I have an HTML file that I curl and download with Python. However, I don't know how to get the data that I want out of it. I've used BS to get value from XML files but never something like this. Here is the section of the file I'm trying to read and grab:
<script>
var AC = {};
AC.org_json =
{
"id": "manager",
"children": [
{
"id": "employee1",
"children": [],
"data": {
"direct_reports": 0,
"badge_color": "F",
"badge_url": "https://someurl",
"full_name": "Employee1 Name",
"job_title": "Employee Job Title",
"department_name": "IT",
"building": "SITE1",
"phone": null,
"expanded": false
}
},
{
"id": "employee2",
"children": [],
"data": {
"direct_reports": 0,
"badge_color": "F",
"badge_url": "https://someurl",
"full_name": "Employee2 Name",
"job_title": "Employee Job Title",
"department_name": "IT",
"building": "SITE1",
"phone": null,
"expanded": false
}
},
......continues for however many entries there are.
</script>
The goal is to grab the "id" and the "job_title" of each entry. I just need some help getting started in the right direction. Any help is appreciated. Thank you.
EDIT: I was able to get the data in the tags separate from the HTML file.

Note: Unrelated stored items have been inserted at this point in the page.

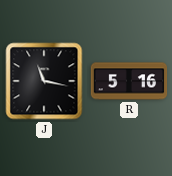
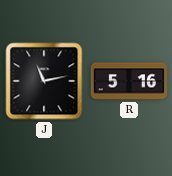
J: 11:17 -> 11:13
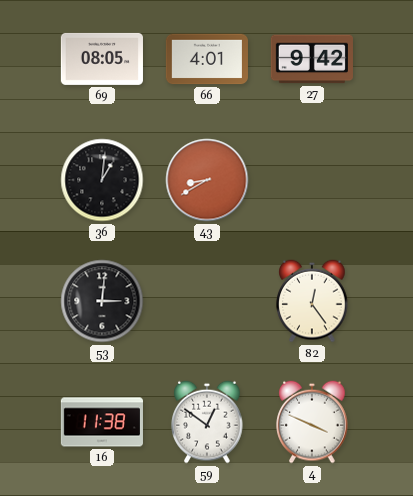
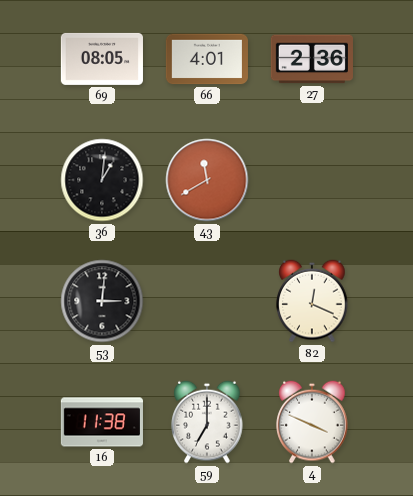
27: 9:42 -> 2:36
43: 8:40 -> 11:40
82: 12:24 -> 12:19
59: 12:51 -> 7:00
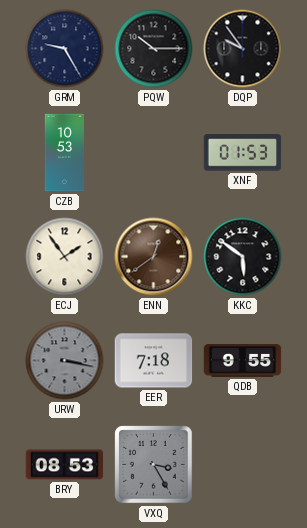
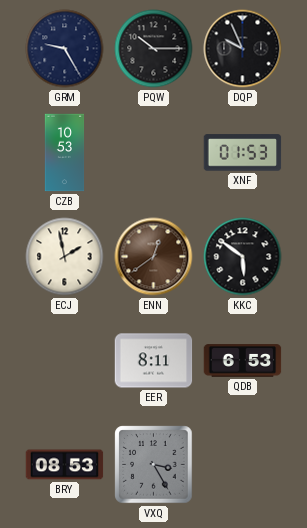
DQP: 9:54 -> 9:56
ECJ: 1:54 -> 1:58
URW: 3:17 -> none
EER: 7:18 -> 8:11
QDB: 9:55 -> 6:53
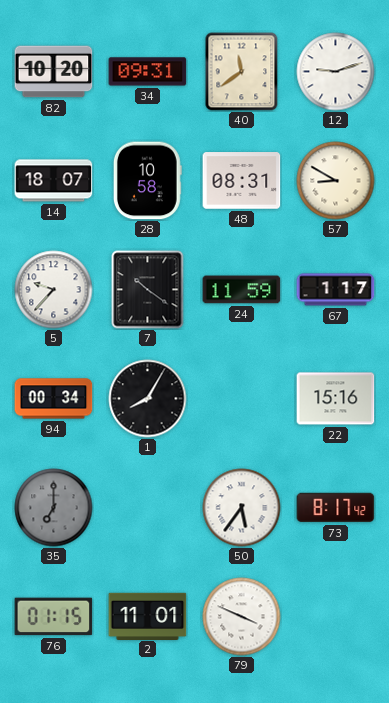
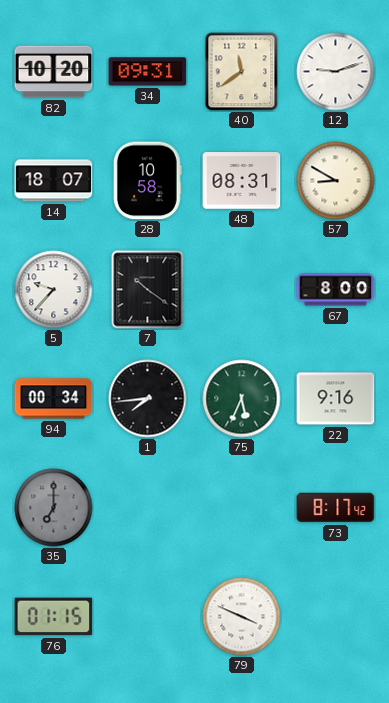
24: 11:59 -> none
67: 1:17 -> 8:00
1: 8:05 -> 7:44
75: none -> 5:34
22: 15:16 -> 9:16
50: 5:36 -> none
2: 11:01 -> none
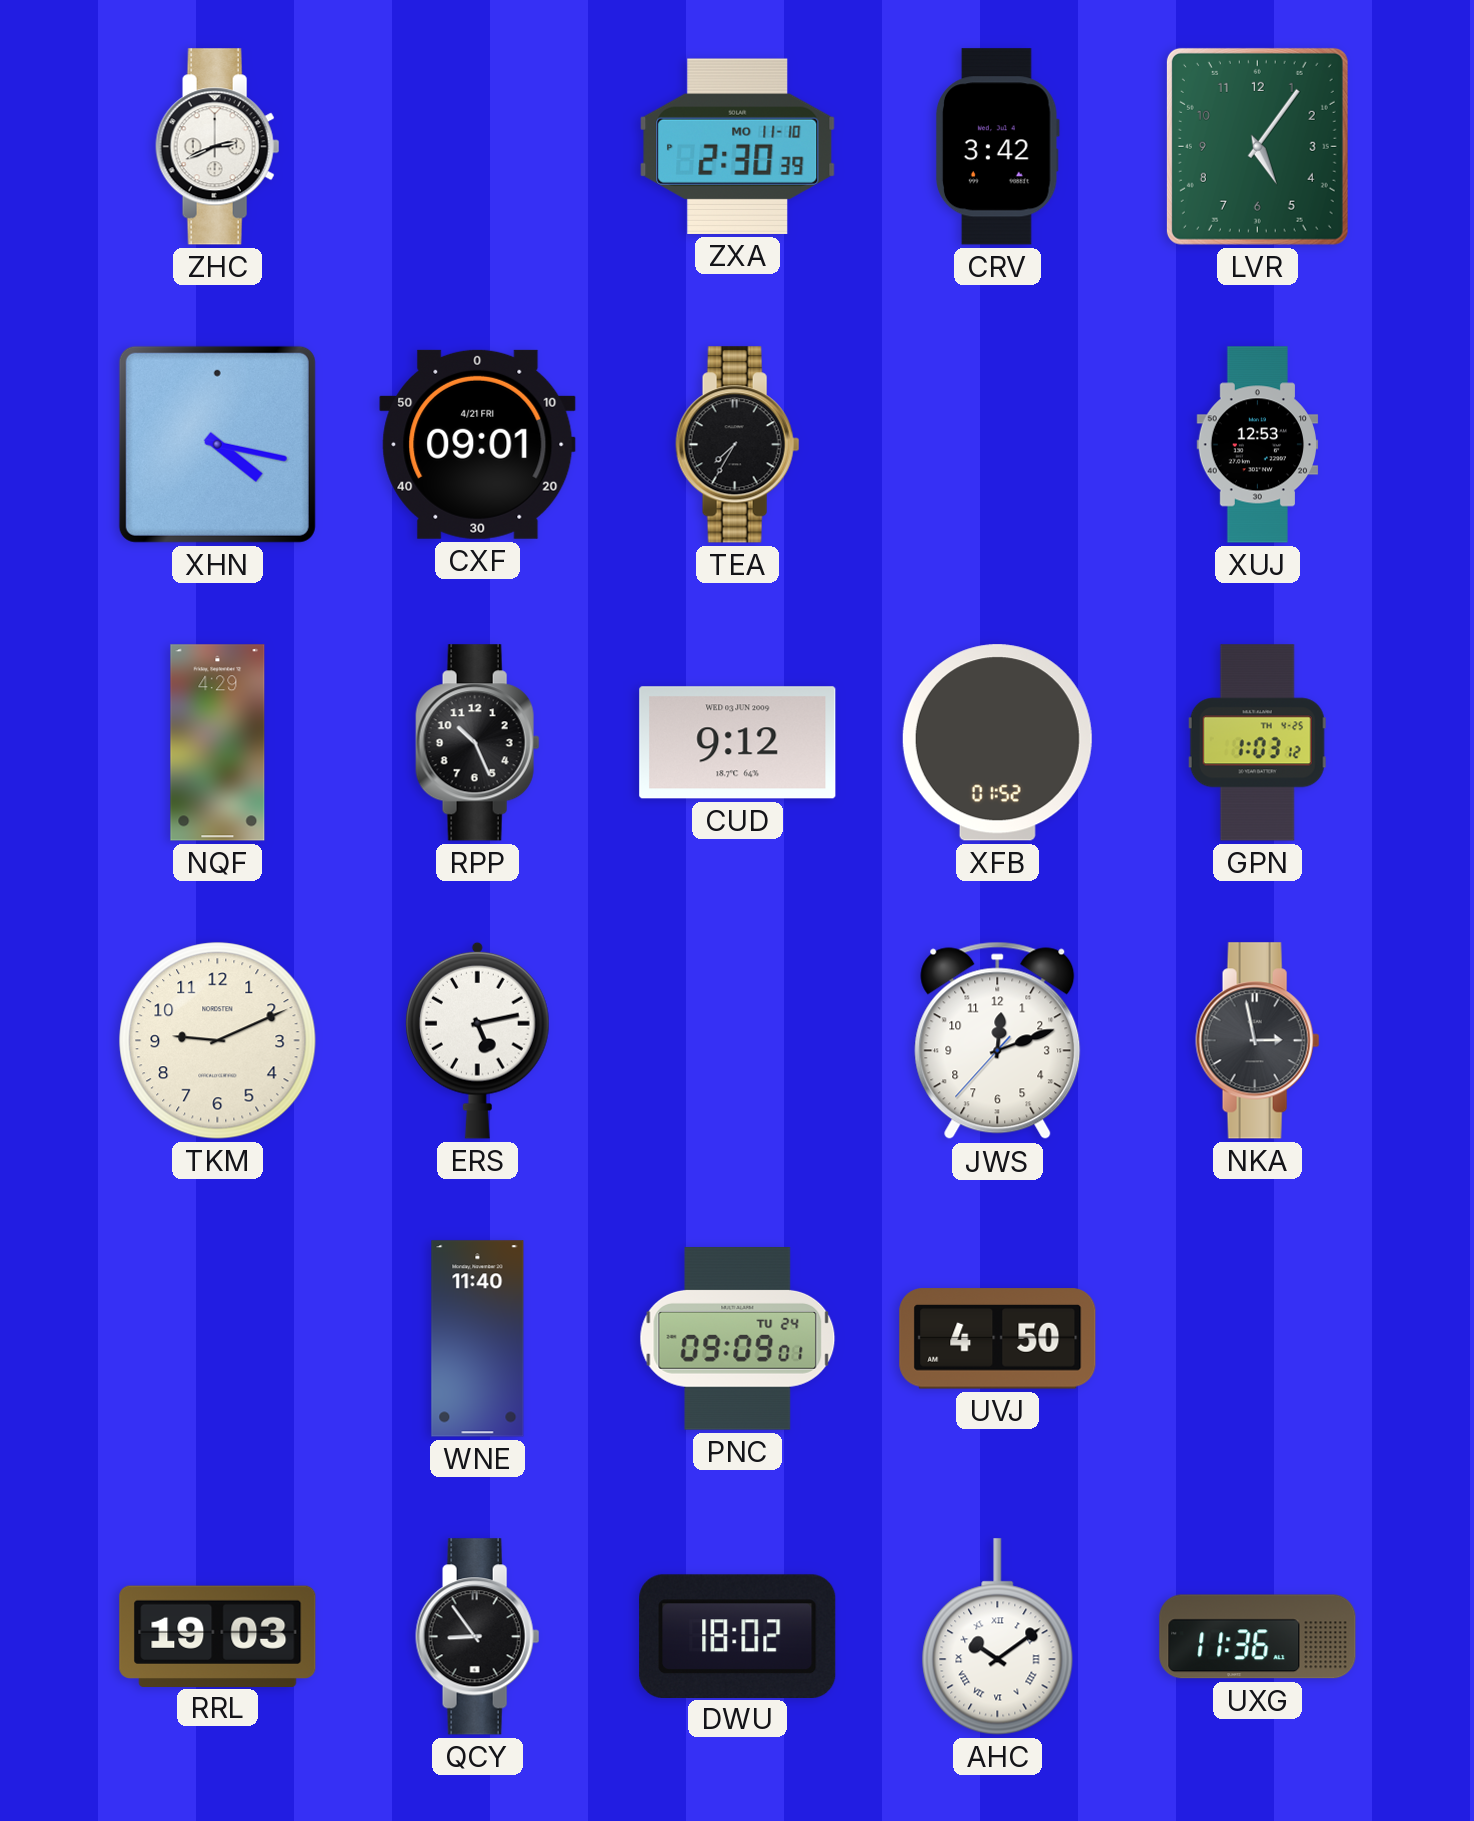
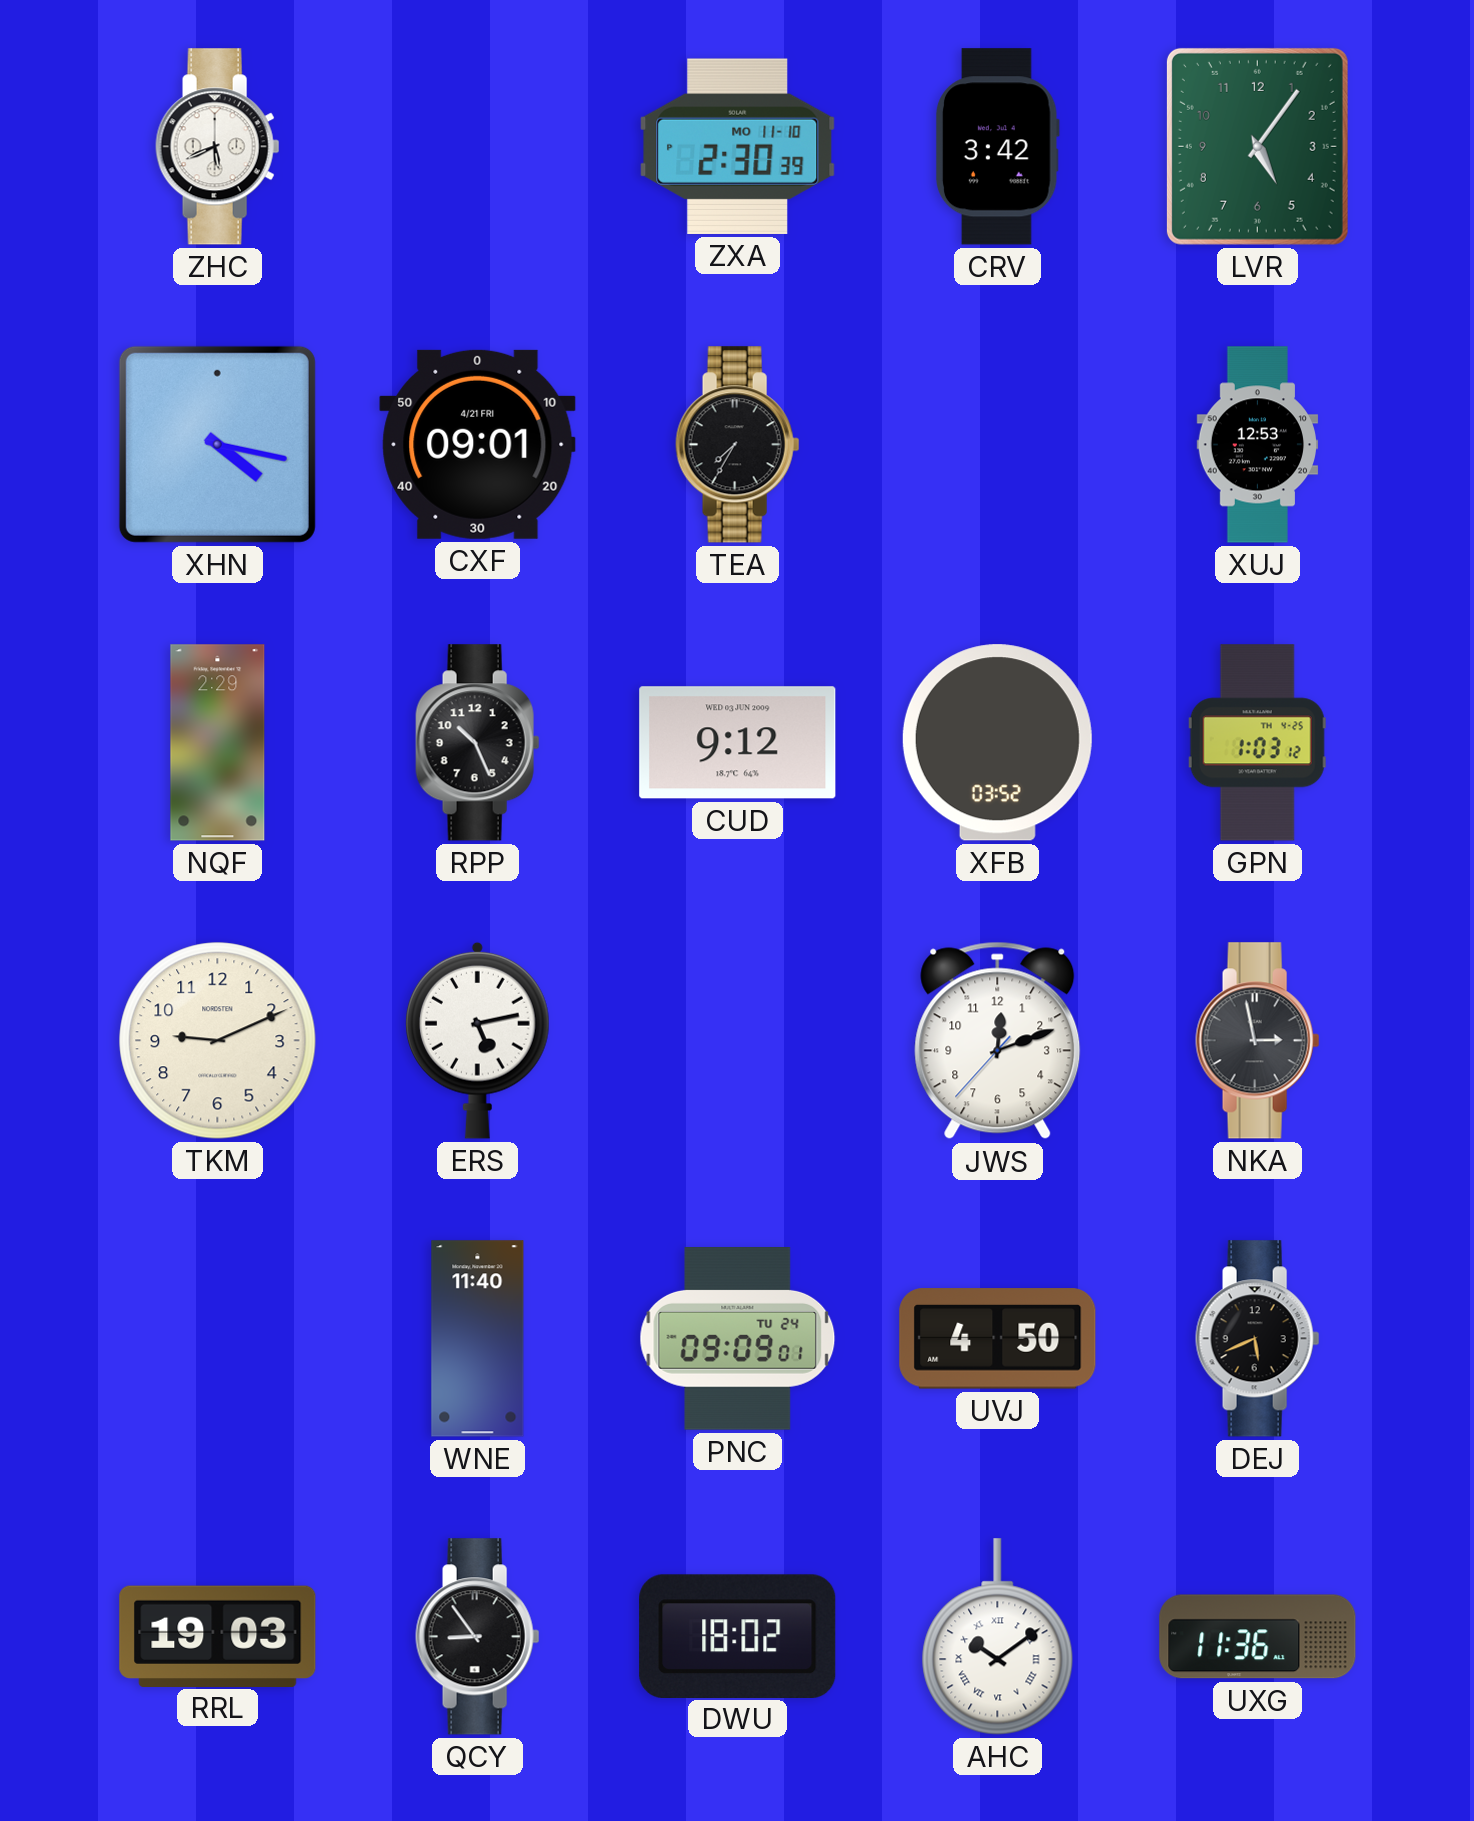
ZHC: 2:41 -> 5:41
NQF: 4:29 -> 2:29
XFB: 01:52 -> 03:52
DEJ: none -> 5:41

from bs4 import BeautifulSoup
#opens data file
get_data = open(html,'r').read()
soup = BeautifulSoup(get_data)
title = soup.find("div", id="content")
json_data = title.find_next("script")
print json_data
and it gives me the exact output above. Next question is though how do I get the values from that data? If I do:
data = json.loads(json_data)
print data
Then i get: ValueError: No JSON object could be decoded